Encore heureusement que l'on n'est pas obligé d'y avoir réservé une place, ou d'y présenter ses plans pour y accéder !...
L'avenir reste une destination très accessible et son coût est variable... Tout dépend de l'investissement que l'on est prêt à faire dès aujourd'hui...

Rendez-vous compte, si demain en vous réveillant, vous vous heurtiez à un petit écriteau : "Accès Interdit"... et que le cours de votre vie soit ainsi suspendu, sans pouvoir s'en plaindre à personne...
L'avenir malgré tout, malgré toute l'importance que l'on peut donner à l'instant présent, c'est toute notre vie... si on ne veut pas vivre de ses seuls souvenirs !...
C'est l'endroit où l'on va passer le reste du temps qu'on a à vivre, de la prochaine seconde à notre dernier souffle. C'est dire si l'avenir est d'une importance capitale pour notre vie quotidienne...

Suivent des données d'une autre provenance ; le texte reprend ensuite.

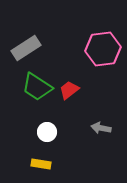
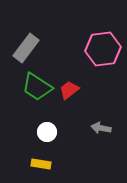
gray rectangle: rotated 20 degrees counterclockwise
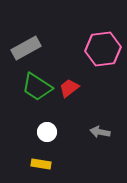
gray rectangle: rotated 24 degrees clockwise
red trapezoid: moved 2 px up
gray arrow: moved 1 px left, 4 px down
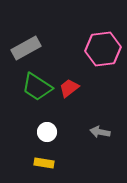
yellow rectangle: moved 3 px right, 1 px up
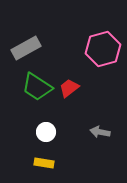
pink hexagon: rotated 8 degrees counterclockwise
white circle: moved 1 px left
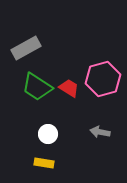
pink hexagon: moved 30 px down
red trapezoid: rotated 70 degrees clockwise
white circle: moved 2 px right, 2 px down
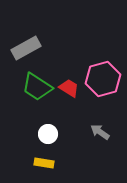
gray arrow: rotated 24 degrees clockwise
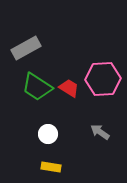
pink hexagon: rotated 12 degrees clockwise
yellow rectangle: moved 7 px right, 4 px down
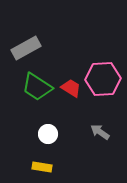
red trapezoid: moved 2 px right
yellow rectangle: moved 9 px left
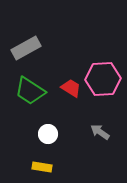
green trapezoid: moved 7 px left, 4 px down
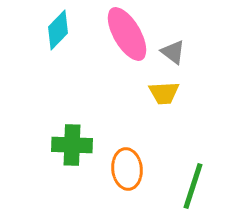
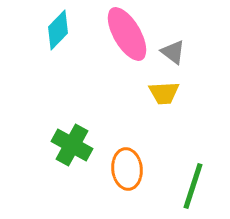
green cross: rotated 27 degrees clockwise
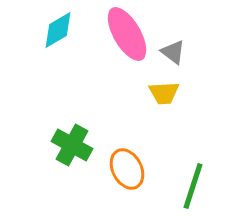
cyan diamond: rotated 15 degrees clockwise
orange ellipse: rotated 21 degrees counterclockwise
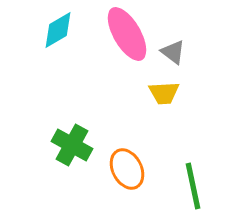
green line: rotated 30 degrees counterclockwise
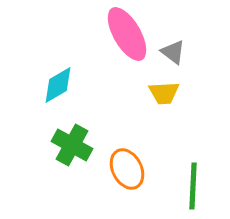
cyan diamond: moved 55 px down
green line: rotated 15 degrees clockwise
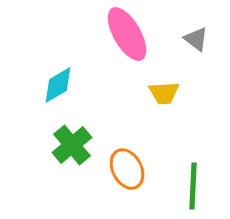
gray triangle: moved 23 px right, 13 px up
green cross: rotated 21 degrees clockwise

On ne peut jamais très bien savoir à quoi va ressembler l'avenir... et ceux qui le disent ne sont que des affabulateurs de première, parce que l'histoire montre sans cesse que les prévisions et les prédictions ne peuvent pas concourir sur le terrain de l'exactitude...
Ainsi donc, il reste une porte ouverte sur tous les possibles, sur tous nos possibles...
Et puisque l'on peut tout y projeter sans que rien ne nous oblige à coller à aucun modèle, on peut s'y rêver des rôles tout différents de ceux que l'on a pu jouer jusqu'à maintenant...
L'avenir est liberté, même si l'on se croit enchaînés au présent... car le présent passera... comme le reste...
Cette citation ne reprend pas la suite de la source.